If your situation is in any way non-standard (and whose isn’t?), it may benefit you to have a thorough and confidential discussion in our office. We offer a free conversational meeting in our office just for the asking. We call that process “Suitability,” the purpose of which is to determine if we all believe there may be value in establishing an ongoing relationship.

Van Wie Financial is fee-only. For a reason.

This past weekend, our radio show fell on 4/20, and for those of you not familiar with the term, that number is commonly used by consumers of marijuana to signify using the product. The roots of the term are traced back to a San Rafael, California high school in the 1970’s. Over the years, April 20th has morphed into a counter-culture holiday that has grown in size and scope to include festivals across the United States, and the world. It also has an activist tilt, as the day is used to push for marijuana legalization, although one has to assume that this takes place earlier in the day, as motivation might be lacking in the afternoon.

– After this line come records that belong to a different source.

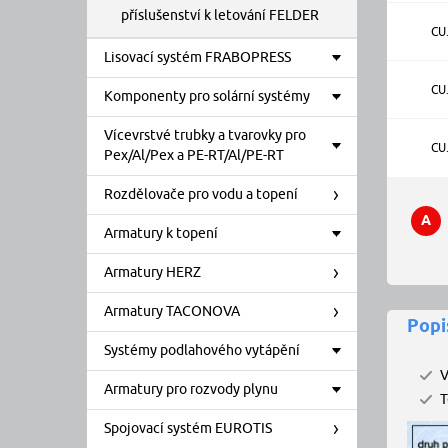
příslušenství k letování FELDER
CU
Lisovací systém FRABOPRESS
CU
Komponenty pro solární systémy
Vícevrstvé trubky a tvarovky pro
CU
Pex/Al/Pex a PE-RT/Al/PE-RT
Rozdělovače pro vodu a topení
A
Armatury k topení
Armatury HERZ
Armatury TACONOVA
Popi
Systémy podlahového vytápění
V
Armatury pro rozvody plynu
T
Spojovací systém EUROTIS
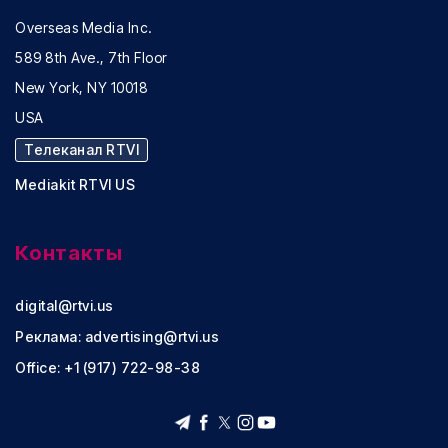
Overseas Media Inc.
589 8th Ave., 7th Floor
New York, NY 10018
USA
Телеканал RTVI
Mediakit RTVI US
Контакты
digital@rtvi.us
Реклама:
advertising@rtvi.us
Office: +1 (917) 722-98-38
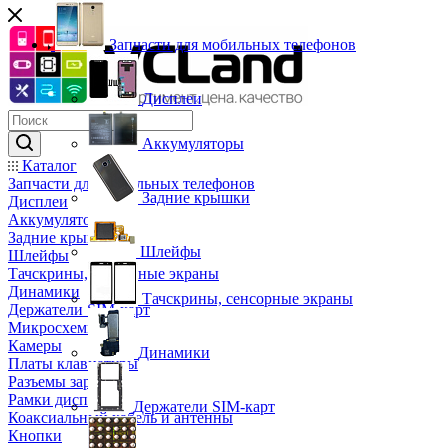
Запчасти для мобильных телефонов
Дисплеи
Аккумуляторы
Каталог
Запчасти для мобильных телефонов
Задние крышки
Дисплеи
Аккумуляторы
Задние крышки
Шлейфы
Шлейфы
Тачскрины, сенсорные экраны
Динамики
Тачскрины, сенсорные экраны
Держатели SIM-карт
Микросхемы
Камеры
Динамики
Платы клавиатуры
Разъемы зарядки
Рамки дисплея
Держатели SIM-карт
Коаксиальный кабель и антенны
Кнопки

The marijuana industry in America is still in its infancy, as technically it is still illegal at the Federal level. Obviously, the push is towards legalization on a state by state basis, but the industry is still hampered by the legal status at the federal level. The industry would benefit if things were reversed, and the Feds made it legal, and then it was illegal on a state to state basis. There are currently 10 states where marijuana is legal for recreational use. There are an additional 23 states, including Florida, where marijuana is legal for medicinal use, but not recreational. There are only 15 states left where marijuana is still fully illegal, and the rest have seen it at least decriminalized.

Marijuana has two main extracts, which are THC and CBD. THC is the extract that causes the feeling of getting “high”. CBD does not cause this feeling, but still has the health benefits, and therefore has grown in popularity in recent months so much that Walgreens plans on selling it in certain markets. CBD is used for a large variety of ailments, from depression to pain relief to lowering anxiety and blood pressure.

Medical Marijuana is the next step up from CBD, and it has a variety of uses as well. The most common is pain relief caused by different conditions including headaches, cancer, or glaucoma. Medical Marijuana is sold in stores called dispensaries, and is only available with a marijuana card prescribed by a doctor. Other uses for medical marijuana include muscle spasms, nausea, and weight loss caused by disease. Medical marijuana can be smoked, vaporized, eaten , or taken as a liquid extract.

Recreational marijuana is primarily used for pleasure, inducing the “high” feeling that is frequently referenced by pop culture. It is also used for medical issues, although a marijuana card is not needed to purchase it. Retail stores in states that have legalized marijuana are abundant, and in many cases are serious businesses that aim to maximize the overall customer experience. These aren’t the shady back room deals that you may or may not have experienced in your youth.

The point of all this is that Marijuana is now a serious industry in the US, with some major money backing it and some serious retail operations and serious consumers. The industry is in its infancy, but the competition level is already quite high (no pun intended). However, buying publicly traded companies that are in the industry is quite risky, and there is a better way to participate. Two ETF’s are now available, the first being MJ, which is offered by Tierra Funds and has grown to more than a billion in assets. The other, which was just released on 4/19, trades under the ticker YOLO, and is offered by Advisorshares. The largest holding in MJ is Aurora Cannabis, followed by GW Pharmaceuticals and Canopy Growth. Other names you may have heard of include Cronos and Tilray, both of which have been in the news lately. As with most ETF’s this is a great, cheap way to diversify in the industry and avoid single-stock risk.